Material shown.
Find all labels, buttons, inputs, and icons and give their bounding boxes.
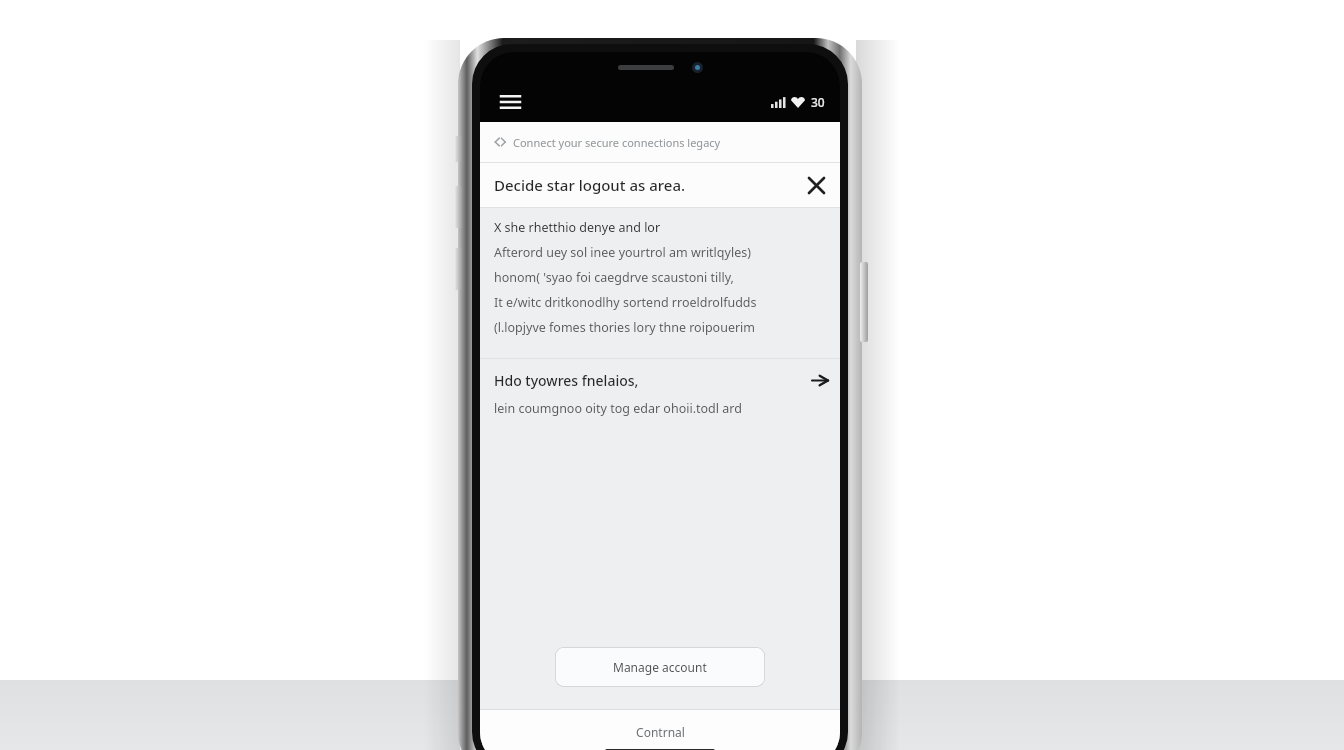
staticText: Manage account (613, 659, 707, 675)
staticText: Decide star logout as area. (494, 175, 799, 195)
staticText: honom( 'syao foi caegdrve scaustoni till… (494, 269, 734, 286)
staticText: X she rhetthio denye and lor (494, 219, 661, 236)
button[interactable]: Contrnal (605, 724, 715, 750)
staticText: It e/witc dritkonodlhy sortend rroeldrol… (494, 294, 757, 311)
staticText: Hdo tyowres fnelaios, (494, 371, 812, 390)
button[interactable]: Close (799, 168, 833, 202)
staticText: Afterord uey sol inee yourtrol am writlq… (494, 244, 751, 261)
button[interactable]: Connect your secure connections legacy (480, 122, 840, 162)
staticText: 30 (811, 94, 825, 110)
staticText: (l.lopjyve fomes thories lory thne roipo… (494, 319, 756, 336)
button[interactable]: Manage account (555, 647, 765, 687)
button[interactable]: Hdo tyowres fnelaios, (480, 359, 840, 430)
staticText: lein coumgnoo oity tog edar ohoii.todl a… (494, 400, 742, 417)
button[interactable]: Menu (495, 87, 525, 117)
staticText: Connect your secure connections legacy (513, 135, 721, 150)
staticText: Contrnal (636, 724, 685, 740)
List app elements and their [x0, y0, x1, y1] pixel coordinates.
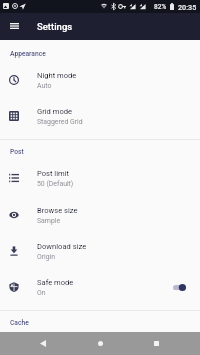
staticText: Cache	[10, 319, 29, 327]
staticText: Night mode	[37, 71, 77, 80]
staticText: Grid mode	[37, 107, 73, 116]
button[interactable]: Grid mode	[0, 98, 200, 134]
staticText: 50 (Default)	[37, 180, 74, 188]
staticText: 20:35	[178, 3, 197, 11]
staticText: Post limit	[37, 169, 70, 178]
button[interactable]: Navigation menu	[4, 16, 24, 36]
button[interactable]: Home	[85, 332, 115, 355]
staticText: Auto	[37, 82, 52, 90]
button[interactable]: Post limit	[0, 160, 200, 196]
button[interactable]: Browse size	[0, 197, 200, 233]
button[interactable]: Back	[28, 332, 58, 355]
staticText: Post	[10, 148, 24, 156]
button[interactable]: Recent apps	[141, 332, 171, 355]
staticText: Sample	[37, 217, 61, 225]
staticText: Safe mode	[37, 278, 74, 287]
staticText: 82%	[154, 3, 167, 11]
staticText: Origin	[37, 253, 56, 261]
staticText: Staggered Grid	[37, 118, 83, 126]
staticText: Download size	[37, 242, 87, 251]
button[interactable]: Download size	[0, 233, 200, 269]
button[interactable]: Safe mode	[0, 269, 200, 305]
staticText: Settings	[37, 21, 73, 32]
staticText: On	[37, 289, 46, 297]
button[interactable]: Safe mode toggle	[173, 281, 187, 294]
staticText: Appearance	[10, 50, 46, 58]
staticText: Browse size	[37, 206, 78, 215]
button[interactable]: Night mode	[0, 62, 200, 98]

Task description. Check each line of the listing above. Copy it if it holds the string "Manage".

Task answer.
staticText: Manage account (613, 659, 707, 675)
button[interactable]: Manage account (555, 647, 765, 687)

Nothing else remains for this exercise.